I am trying to scrapping data (departure times, carrier, price etc.) from a train searching platform (https://www.thetrainline.com)
and i get a problem for extracting the names of attributes. The HTML for all connection looks like follows and i want to get a list of all carriers, ie. i want to get from the attribute "data-test-carrier-neme
" the corresponding carrier, here "trenitalia
".
div class="_1moixrt _dtnn7w" tabindex="0"span data-test-carrier-name="trenitalia"
For example for the times i just gather the text of attributes by iteration (see Syntax) Now for the carrier i dont succeed to gather the attribute names. I only get the name of the carrier for the first iteration/first connection but not the following connections.

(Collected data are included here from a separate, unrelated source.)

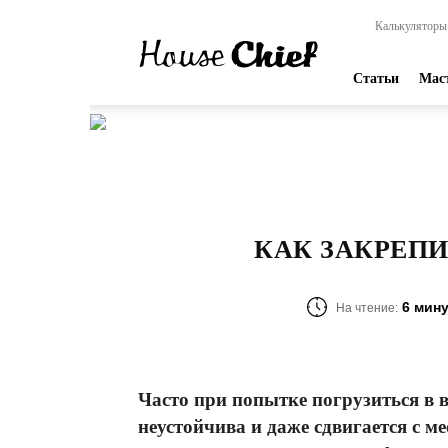
HouseChief
Калькуляторы
—
online-
издание
Статьи
Мас
для
современных
мастеров
КАК ЗАКРЕП
6 мин
На чтение:
Часто при попытке погрузиться в 
неустойчива и даже сдвигается с ме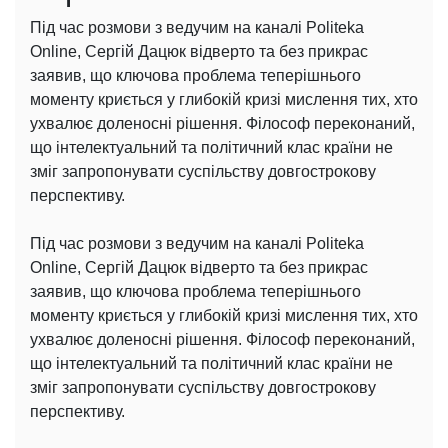
Під час розмови з ведучим на каналі Politeka
Online, Сергій Дацюк відверто та без прикрас
заявив, що ключова проблема теперішнього
моменту криється у глибокій кризі мислення тих, хто
ухвалює доленосні рішення. Філософ переконаний,
що інтелектуальний та політичний клас країни не
зміг запропонувати суспільству довгострокову
перспективу.
Під час розмови з ведучим на каналі Politeka
Online, Сергій Дацюк відверто та без прикрас
заявив, що ключова проблема теперішнього
моменту криється у глибокій кризі мислення тих, хто
ухвалює доленосні рішення. Філософ переконаний,
що інтелектуальний та політичний клас країни не
зміг запропонувати суспільству довгострокову
перспективу.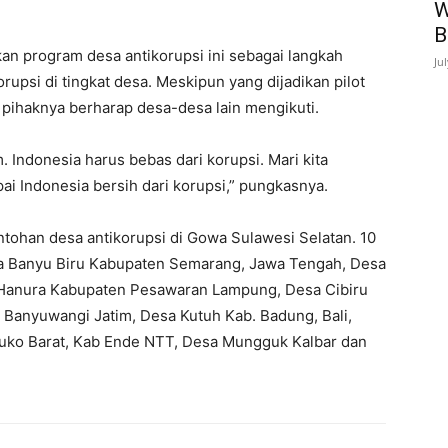
W
B
an program desa antikorupsi ini sebagai langkah
Ju
upsi di tingkat desa. Meskipun yang dijadikan pilot
n pihaknya berharap desa-desa lain mengikuti.
. Indonesia harus bebas dari korupsi. Mari kita
i Indonesia bersih dari korupsi,” pungkasnya.
tohan desa antikorupsi di Gowa Sulawesi Selatan. 10
Desa Banyu Biru Kabupaten Semarang, Jawa Tengah, Desa
 Hanura Kabupaten Pesawaran Lampung, Desa Cibiru
 Banyuwangi Jatim, Desa Kutuh Kab. Badung, Bali,
ko Barat, Kab Ende NTT, Desa Mungguk Kalbar dan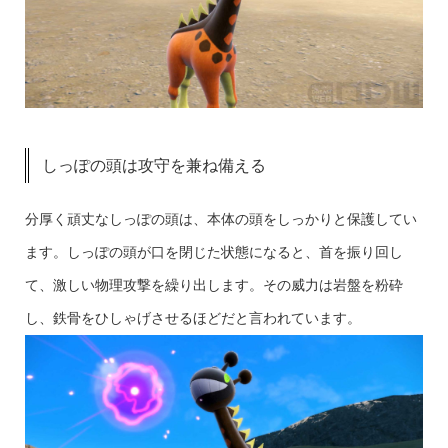
しっぽの頭は攻守を兼ね備える
分厚く頑丈なしっぽの頭は、本体の頭をしっかりと保護してい
ます。しっぽの頭が口を閉じた状態になると、首を振り回し
て、激しい物理攻撃を繰り出します。その威力は岩盤を粉砕
し、鉄骨をひしゃげさせるほどだと言われています。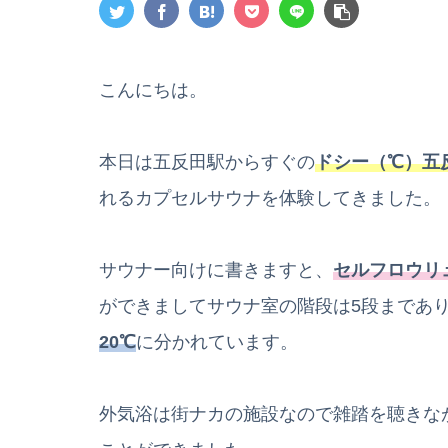
こんにちは。
本日は五反田駅からすぐの
ドシー（℃）五
れるカプセルサウナを体験してきました。
サウナー向けに書きますと、
セルフロウリ
ができましてサウナ室の階段は5段まであ
20℃
に分かれています。
外気浴は街ナカの施設なので雑踏を聴きな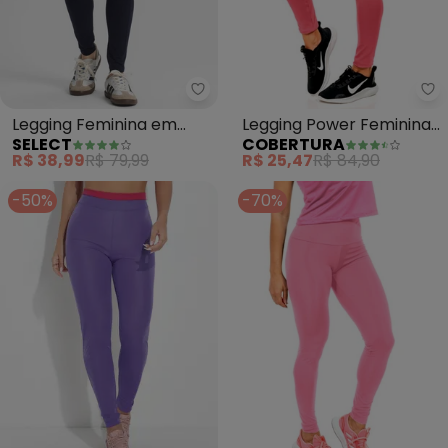
Select - Legging Feminina em C
Co
Legging Feminina em
Legging Power Feminina
SELECT
COBERTURA
Cotton Pesado (Azul)
(Rosa )
R$ 38,99
R$ 79,99
R$ 25,47
R$ 84,90
-50%
-70%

dep_times = driver.find_elements_by_xpath('//div[@class="_1rxwtew "]')
dep_times_list = [x.text for x in dep_times]
#First Approach: I get the attribute name but only for the first connection
carrier1 = driver.find_elements_by_xpath('(//div[@class="_1moixrt _dtnn7w"])[1]/span[1]')
carrier1_list = [x.get_attribute("data-test-carrier-name") for x in carrier1]
Output: ['trenitalia']
#Second Approach: I access the attributes of all connection but without getting the name of the attribute:
carrier1 = driver.find_elements_by_xpath('(//div[@class="_1moixrt _dtnn7w"])[1]/span[1]')
carrier1_list = [x.get_attribute("data-test-carrier-name") for x in carrier1]
Output: [None, None, None, None, None, None]
Can some one adjust my code in order to solve my issue? Thank you very much for helping!!